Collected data
------------------------------

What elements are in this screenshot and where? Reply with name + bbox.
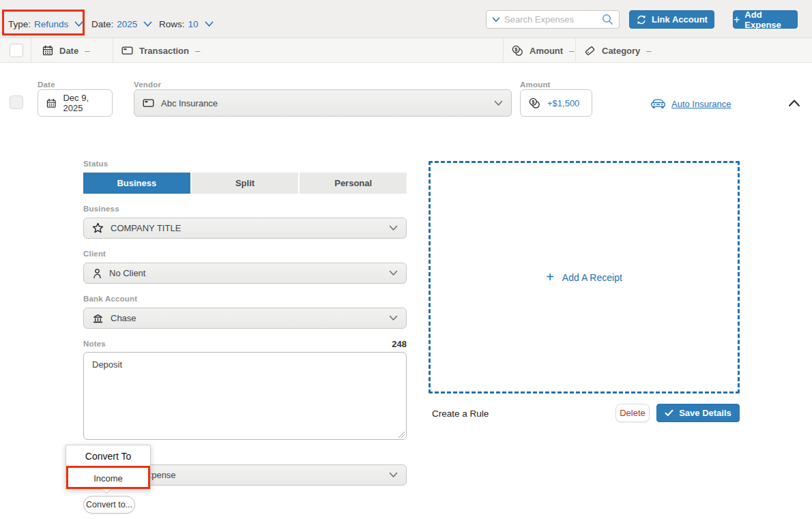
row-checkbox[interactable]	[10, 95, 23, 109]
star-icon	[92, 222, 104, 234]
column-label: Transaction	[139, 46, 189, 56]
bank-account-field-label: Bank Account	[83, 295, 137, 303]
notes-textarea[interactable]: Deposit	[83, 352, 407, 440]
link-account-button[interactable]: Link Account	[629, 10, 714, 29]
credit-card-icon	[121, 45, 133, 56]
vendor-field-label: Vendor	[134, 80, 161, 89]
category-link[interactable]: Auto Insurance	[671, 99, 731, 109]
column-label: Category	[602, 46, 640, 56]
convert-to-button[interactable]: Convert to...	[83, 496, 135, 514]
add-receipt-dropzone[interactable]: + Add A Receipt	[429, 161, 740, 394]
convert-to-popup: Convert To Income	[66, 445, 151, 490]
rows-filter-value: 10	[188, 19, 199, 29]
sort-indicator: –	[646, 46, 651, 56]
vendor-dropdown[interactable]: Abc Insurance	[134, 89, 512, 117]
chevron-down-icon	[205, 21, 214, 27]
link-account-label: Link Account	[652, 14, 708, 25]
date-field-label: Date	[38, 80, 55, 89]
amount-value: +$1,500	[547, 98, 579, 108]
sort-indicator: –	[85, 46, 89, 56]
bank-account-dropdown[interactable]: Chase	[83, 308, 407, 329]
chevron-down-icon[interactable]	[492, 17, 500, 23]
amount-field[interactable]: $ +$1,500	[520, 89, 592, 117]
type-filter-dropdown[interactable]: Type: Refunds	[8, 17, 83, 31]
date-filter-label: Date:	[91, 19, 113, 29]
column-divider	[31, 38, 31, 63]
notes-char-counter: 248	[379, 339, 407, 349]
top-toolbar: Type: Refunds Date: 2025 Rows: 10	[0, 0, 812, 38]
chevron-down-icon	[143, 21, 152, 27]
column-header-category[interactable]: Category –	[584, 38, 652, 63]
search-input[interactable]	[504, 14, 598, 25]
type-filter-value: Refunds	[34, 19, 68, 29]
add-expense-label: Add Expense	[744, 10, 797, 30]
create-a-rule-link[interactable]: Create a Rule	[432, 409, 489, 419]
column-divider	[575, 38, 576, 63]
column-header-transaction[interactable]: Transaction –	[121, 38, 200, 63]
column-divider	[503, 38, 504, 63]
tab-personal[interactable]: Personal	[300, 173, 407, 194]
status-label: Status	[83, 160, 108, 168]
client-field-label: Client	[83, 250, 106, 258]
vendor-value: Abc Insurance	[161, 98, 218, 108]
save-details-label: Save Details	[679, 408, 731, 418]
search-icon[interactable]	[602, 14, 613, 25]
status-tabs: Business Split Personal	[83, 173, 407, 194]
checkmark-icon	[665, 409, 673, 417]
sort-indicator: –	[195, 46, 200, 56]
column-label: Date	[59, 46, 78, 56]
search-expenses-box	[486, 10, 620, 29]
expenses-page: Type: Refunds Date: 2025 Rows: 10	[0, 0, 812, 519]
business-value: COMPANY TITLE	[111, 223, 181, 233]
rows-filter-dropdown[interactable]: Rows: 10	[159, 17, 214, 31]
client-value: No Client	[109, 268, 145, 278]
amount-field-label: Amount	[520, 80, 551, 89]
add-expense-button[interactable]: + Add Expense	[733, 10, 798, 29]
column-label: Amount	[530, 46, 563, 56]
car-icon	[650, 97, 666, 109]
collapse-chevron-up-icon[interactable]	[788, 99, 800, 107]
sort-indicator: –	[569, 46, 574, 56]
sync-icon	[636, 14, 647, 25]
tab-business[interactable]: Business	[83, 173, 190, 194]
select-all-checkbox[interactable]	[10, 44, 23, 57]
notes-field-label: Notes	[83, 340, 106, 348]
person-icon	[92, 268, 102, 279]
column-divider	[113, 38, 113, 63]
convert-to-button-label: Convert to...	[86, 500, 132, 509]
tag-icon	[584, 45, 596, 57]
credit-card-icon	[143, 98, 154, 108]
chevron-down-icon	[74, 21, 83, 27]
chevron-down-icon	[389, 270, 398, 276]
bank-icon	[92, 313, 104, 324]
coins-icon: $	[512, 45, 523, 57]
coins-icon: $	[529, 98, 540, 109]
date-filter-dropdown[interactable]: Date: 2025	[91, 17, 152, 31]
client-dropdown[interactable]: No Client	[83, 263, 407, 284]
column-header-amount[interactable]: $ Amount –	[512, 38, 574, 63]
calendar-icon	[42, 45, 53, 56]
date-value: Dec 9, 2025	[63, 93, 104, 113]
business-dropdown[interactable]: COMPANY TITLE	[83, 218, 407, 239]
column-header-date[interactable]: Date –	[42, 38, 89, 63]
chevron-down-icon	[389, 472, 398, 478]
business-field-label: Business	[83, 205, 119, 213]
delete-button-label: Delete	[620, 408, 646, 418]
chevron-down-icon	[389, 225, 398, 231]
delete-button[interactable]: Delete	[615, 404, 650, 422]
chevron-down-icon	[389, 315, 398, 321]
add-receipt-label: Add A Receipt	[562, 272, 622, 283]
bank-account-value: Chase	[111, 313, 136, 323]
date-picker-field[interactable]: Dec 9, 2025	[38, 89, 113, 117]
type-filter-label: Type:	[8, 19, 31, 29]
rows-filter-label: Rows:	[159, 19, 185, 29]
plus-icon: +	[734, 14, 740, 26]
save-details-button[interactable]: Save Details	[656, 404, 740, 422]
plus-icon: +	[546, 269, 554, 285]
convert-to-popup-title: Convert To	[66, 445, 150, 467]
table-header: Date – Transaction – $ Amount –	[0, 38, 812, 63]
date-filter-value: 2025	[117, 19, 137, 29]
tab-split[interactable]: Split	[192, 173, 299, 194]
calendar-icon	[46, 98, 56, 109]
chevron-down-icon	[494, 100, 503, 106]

------------------------------

Your instructions
Answer with one number only: how many lines in the data contain the word "Receipt"?

Task output
2